C’est ce que l’on pourrait nommer un thriller agricole, un drame rural bien ancré dans une atmosphère lourde et menaçante. Comme bien souvent, la représentation du monde agricole n’est pas joyeuse : les visages des paysans sont fermés, les comportements rustres, la part de dialogue est limitée à l’essentiel. Le paysage est à l’avenant, un ciel plombé, un horizon bouché ; la campagne anglaise que l’on nous montre est bien loin de celle de RETOUR A HOWARDS ENDS ou de RAISONS ET SENTIMENTS. A l’opposé du dépliant touristique du paysage champêtre anglais, le réalisateur enferme son décor et ses acteurs dans un cadre étroit. Quant à ces derniers, exceptée la grande sœur blonde un peu trop jolie et apprêtée pour correspondre au terroir ambiant, ils ont de vraies gueules. La fermière Cassie a les traits lourds, les voisins traduisent bien dans leurs expressions cette avidité de la terre, cette voracité du paysan telle que Balzac et Zola, nous la décrivaient dans Les paysans et la terre, un monde sans foi ni loi où seul comptait le nombre d’hectares possédés.

Pour la retranscription du monde agricole au XXIème siècle, le film est réussi, même s’il tend parfois à pêcher par excès dans sa tonalité vers un microcosme replié sur lui-même. Si le scénario semble peu surprenant, passé trois quarts d’heure, l’histoire s’emballe et révèle un secret plutôt bien ficelé avec des moments de violence assez inattendus. La tension étant crescendo, le final, assez grandiloquent, s’achève dans une sempiternelle course-poursuite entre les victimes et l’ouvrier agricole psychopathe.

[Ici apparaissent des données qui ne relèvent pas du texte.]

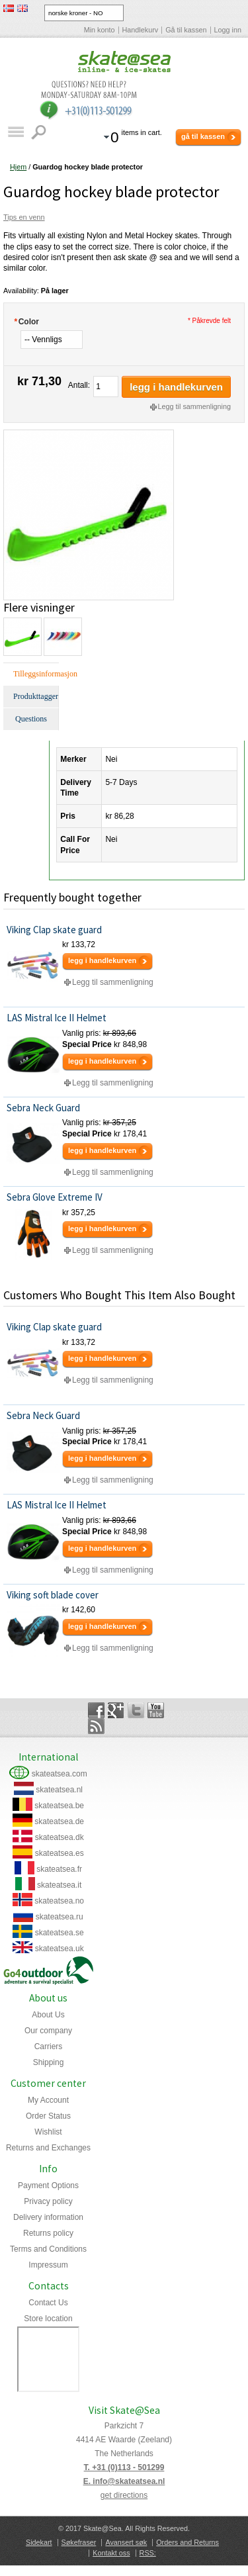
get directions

Sur cette fin archi-classique, le réalisateur cède à la facilité coutumière du thriller où le tueur n’a de cesse de se relever.

La mise en scène, des personnages bien campés et un scénario charpenté avec soin, constituent des qualités qui ont permis à ce métrage d’être sélectionné dans plusieurs festivals, dont Fantastic Film Festival d’Austin aux Etats-Unis cette année. Si le produit est de bonne facture, il reste néanmoins, tant par sa narration que ses acteurs et son histoire, un spectacle modérément palpitant et ce notamment à cause de la première moitié du film particulièrement étirée, avec des plans longs, des situations et des dialogues qui ne font pas vraiment avancer le récit. Les personnages étant tous peu aimables, il est difficile de s’y intéresser et encore moins de s’y attacher. Passé ces 40 premières minutes d’ennui, le film démarre et devient prenant. Dommage que le réalisateur se soit embourbé aussi longtemps avant de passer la deuxième, regrettable aussi que la fermière soit si peu plaisante. Malgré ses défauts saillants et son côté téléfilm de luxe, le film se regarde avec un ennui poli, ne serait-ce que par respect pour sa bonne tenue, son professionnalisme, l’absence d’effets tape-à-l’œil et la relative sobriété de sa mise en scène, qualités qui, aujourd’hui plus que jamais, méritent d’être soulignées.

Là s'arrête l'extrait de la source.